El granjero era un hombre afable que también tenía hijos.
—Veréis, chicos, hago este mismo camino a diario; así que, si me esperáis en el cruce por la mañana, os puedo llevar, y por la tarde os traeré de vuelta. Así al menos estarás con tu familia por la noche.
—¡Eso sería estupendo! —exclamó Caramon.
—No tenemos dinero para pagarte —dijo Raistlin al mismo tiempo, rojo de vergüenza.
—¡Bah, no lo hago para que me paguen! —replicó el granjero con aire enfadado. Miró de reojo a los chicos, en especial al robusto Caramon—. Pero no me vendría mal un poco de ayuda en el campo. Mis hijos son todavía demasiado pequeños para eso.
—Yo podría trabajar para ti —se apresuró a ofrecer Caramon—. Te ayudaría mientras Raist está en la escuela.
—Entonces, de acuerdo.
Caramon y el granjero escupieron en las palmas de las manos y se las estrecharon para cerrar el trato.
—¿Por qué aceptaste trabajar para él? —demandó Raistlin después de instalarse en la parte posterior de la carreta vacía, con los pies colgando por el borde.
—Porque así podrás ir a la escuela y volver sin tener que andar. ¿Por qué? ¿Qué hay de malo en ello?
Raistlin se mordió la lengua. Tendría que haberle dado las gracias a su hermano, pero las palabras se le quedaron atascadas en la garganta como una medicina amarga.
—Bueno, es que... No me gusta que trabajes por mí.
—Oh, diantre, Raist, somos gemelos —argumentó Caramon, sonriendo de oreja a oreja, y le dio un suave codazo en las costillas—. Tú harías lo mismo por mí.
Pensándolo mientras la carreta traqueteaba hacia la escuela de magos de maese Theobald, Raistlin no estaba tan seguro de ello.
La carreta del granjero estaba allí para recogerlos por la tarde, y Raistlin regresó a casa para descubrir que su madre no lo había echado en falta y que su padre no había vuelto todavía.
Kitiara se sorprendió al verlo y exigió saber el motivo. Se encolerizaba siempre si sus planes se frustraban; se había hecho a la idea de que Raistlin se quedaría en la escuela, y no le hacía gracia enterarse de que el niño había decidido hacer otra cosa.
Tuvieron que explicarle lo del granjero dos veces e incluso entonces siguió sospechando que el hombre no se proponía nada bueno.
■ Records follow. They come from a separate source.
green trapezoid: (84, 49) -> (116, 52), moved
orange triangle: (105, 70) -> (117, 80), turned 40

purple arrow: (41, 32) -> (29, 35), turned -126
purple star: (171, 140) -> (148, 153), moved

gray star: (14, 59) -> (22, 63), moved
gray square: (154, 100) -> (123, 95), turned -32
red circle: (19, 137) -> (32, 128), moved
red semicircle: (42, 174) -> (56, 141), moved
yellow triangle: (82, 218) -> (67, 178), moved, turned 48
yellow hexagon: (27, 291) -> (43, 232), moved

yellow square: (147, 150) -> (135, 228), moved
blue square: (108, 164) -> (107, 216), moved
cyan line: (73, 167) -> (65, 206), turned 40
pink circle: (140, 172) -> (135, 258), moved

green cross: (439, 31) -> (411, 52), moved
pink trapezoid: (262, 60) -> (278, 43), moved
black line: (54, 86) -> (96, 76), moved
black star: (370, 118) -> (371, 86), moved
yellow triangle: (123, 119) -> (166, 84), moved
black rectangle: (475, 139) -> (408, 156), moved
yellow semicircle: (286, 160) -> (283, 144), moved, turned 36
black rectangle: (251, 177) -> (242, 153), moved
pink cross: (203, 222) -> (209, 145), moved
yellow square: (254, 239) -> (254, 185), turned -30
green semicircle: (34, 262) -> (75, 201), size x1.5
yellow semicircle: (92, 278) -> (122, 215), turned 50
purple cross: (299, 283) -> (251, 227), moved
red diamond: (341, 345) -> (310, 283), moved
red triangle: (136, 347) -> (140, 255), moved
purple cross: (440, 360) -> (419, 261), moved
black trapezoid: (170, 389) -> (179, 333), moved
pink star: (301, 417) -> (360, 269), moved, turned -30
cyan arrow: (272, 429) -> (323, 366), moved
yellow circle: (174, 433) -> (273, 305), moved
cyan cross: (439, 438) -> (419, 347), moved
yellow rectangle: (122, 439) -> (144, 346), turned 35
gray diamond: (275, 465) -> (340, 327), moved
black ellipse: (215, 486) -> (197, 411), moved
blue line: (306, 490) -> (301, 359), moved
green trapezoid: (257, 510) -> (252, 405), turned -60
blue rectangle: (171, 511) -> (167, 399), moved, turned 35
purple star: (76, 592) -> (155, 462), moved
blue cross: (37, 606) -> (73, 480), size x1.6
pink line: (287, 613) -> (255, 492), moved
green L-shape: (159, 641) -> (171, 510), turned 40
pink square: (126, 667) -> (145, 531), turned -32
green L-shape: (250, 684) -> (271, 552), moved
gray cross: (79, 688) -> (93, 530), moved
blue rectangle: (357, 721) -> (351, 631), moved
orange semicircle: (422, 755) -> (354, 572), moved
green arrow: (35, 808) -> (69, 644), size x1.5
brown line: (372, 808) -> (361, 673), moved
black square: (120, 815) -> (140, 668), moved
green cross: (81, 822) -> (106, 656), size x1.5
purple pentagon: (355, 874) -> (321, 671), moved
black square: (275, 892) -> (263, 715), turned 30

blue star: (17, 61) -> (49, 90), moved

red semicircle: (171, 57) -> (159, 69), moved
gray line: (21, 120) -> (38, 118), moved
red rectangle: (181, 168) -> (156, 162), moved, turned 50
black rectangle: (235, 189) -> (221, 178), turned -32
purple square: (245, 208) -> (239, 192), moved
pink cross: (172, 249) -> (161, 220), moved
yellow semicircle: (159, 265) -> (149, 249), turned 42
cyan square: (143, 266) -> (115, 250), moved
Además, la enfureció aún más la idea de que Caramon trabajara para él. Se convertiría en un agricultor, dijo, despectiva, con las botas manchadas de estiércol en vez de con sangre.
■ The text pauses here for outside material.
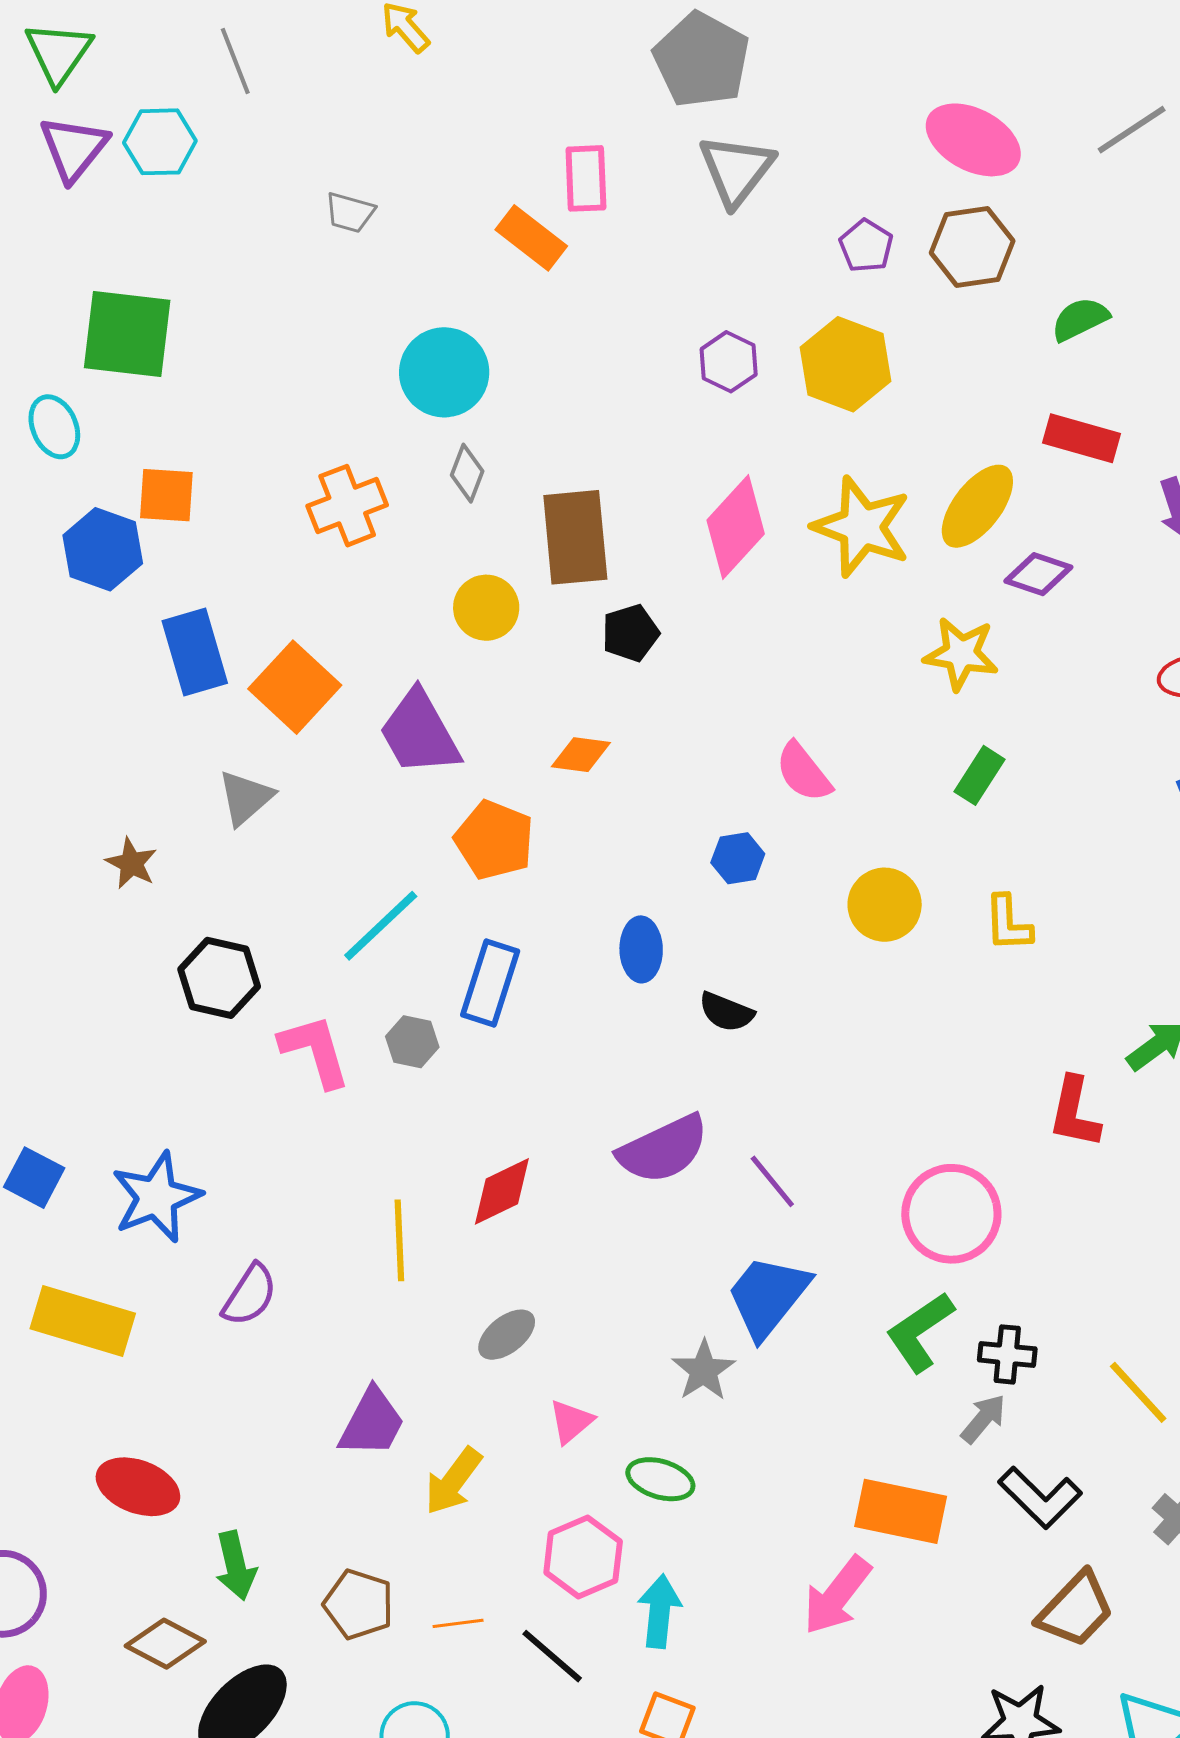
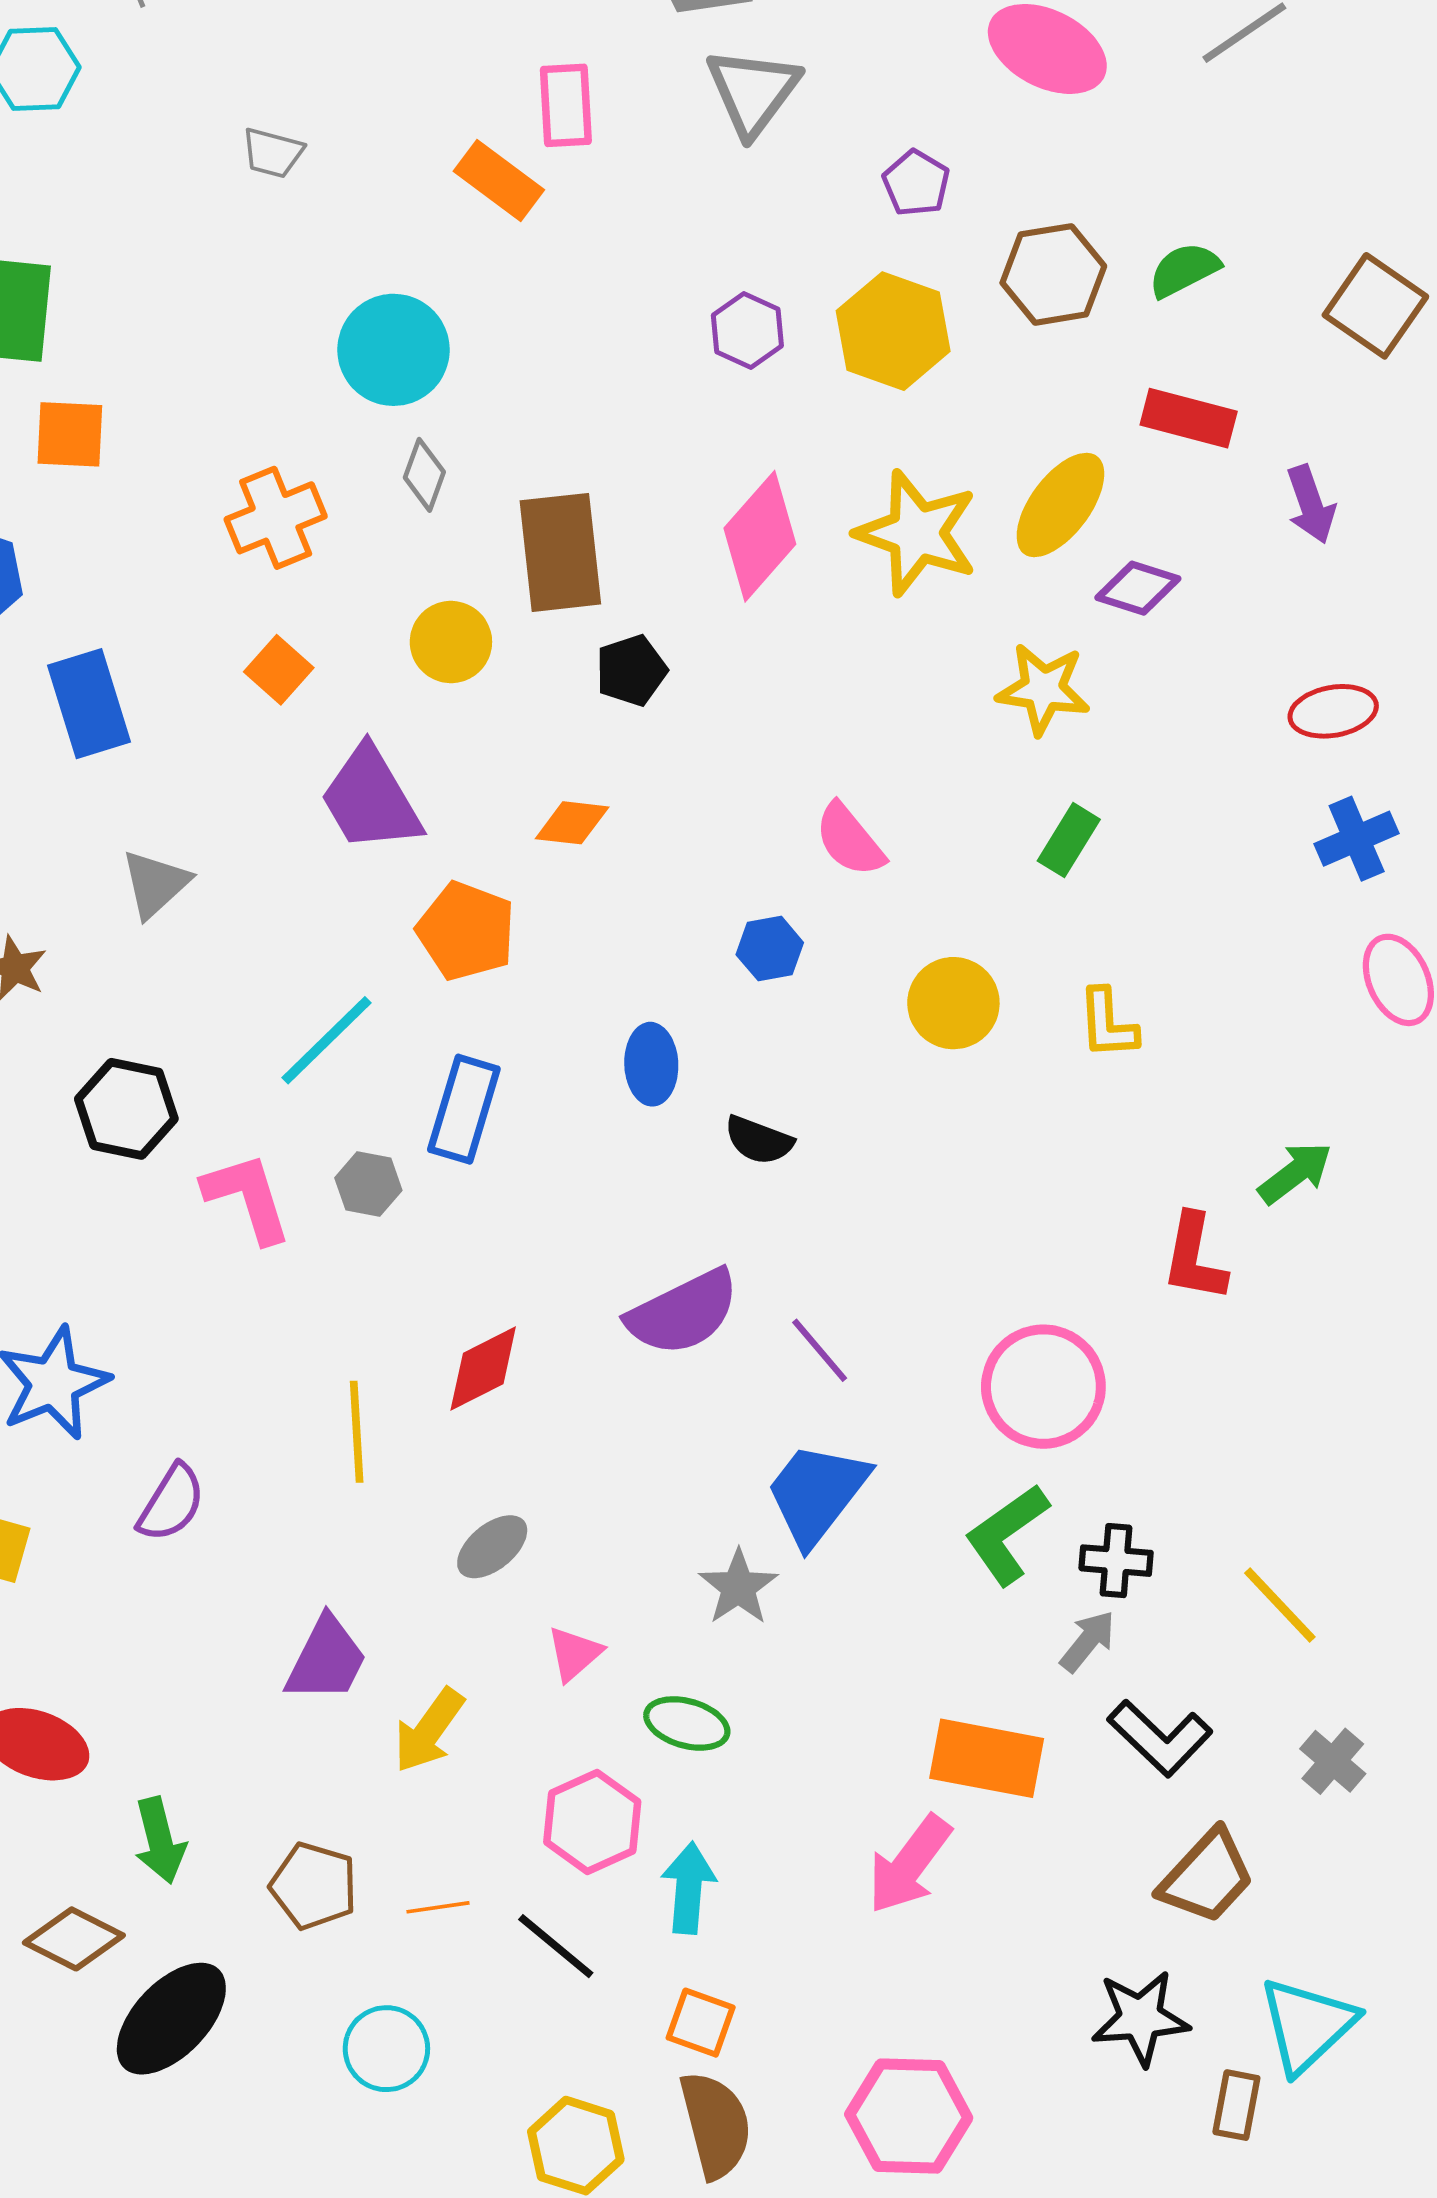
brown hexagon: (972, 247) -> (1053, 274), moved
orange square: (166, 495) -> (70, 434), moved
orange square: (295, 687) -> (279, 670), moved, size x0.6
Caramon protestó diciendo que no sería así y estuvieron discutiendo un rato; Raistlin se fue a la cama con dolor de cabeza. Se despertó para encontrar que la disputa había quedado olvidada.
Kit parecía tener otras cosas en la cabeza; estaba preocupada y más irritable de lo habitual, de modo que los chiquillos tuvieron cuidado de estar fuera del alcance de su mano. Se ocupó de que comieran, sin embargo, friendo un poco de tocino veteado de dudoso aspecto que sirvió con lo que quedaba del pan rancio.
Más tarde esa noche, cuando Kitiara dormía ya, las pequeñas y ágiles manos de Raistlin soltaron la bolsa que la muchacha llevaba en el cinturón. Los dedos del niño, con un toque tan delicado como las patas de una mariposa, sacaron el contenido de la bolsita: un pedazo de papel roto y un trozo doblado de cuero grueso que llevó a la cocina, donde los examinó a la mortecina luz del rescoldo del hogar.
Dibujado en el papel había un blasón familiar que representaba un zorro plantado victoriosamente sobre un león muerto. El lema decía: «Nadie más poderoso», y debajo estaba escrito: «Matar». En el suave cuero había dibujado un mapa de la calzada entre Solace y Solamnia.
El niño dobló rápidamente el papel, lo metió en la bolsa y ató ésta al cinturón de Kit. Raistlin no habló de ello con nadie; había aprendido muy pronto que el conocimiento era poder, sobre todo si era el secreto de otra persona.
A la mañana siguiente, Kitiara se había marchado.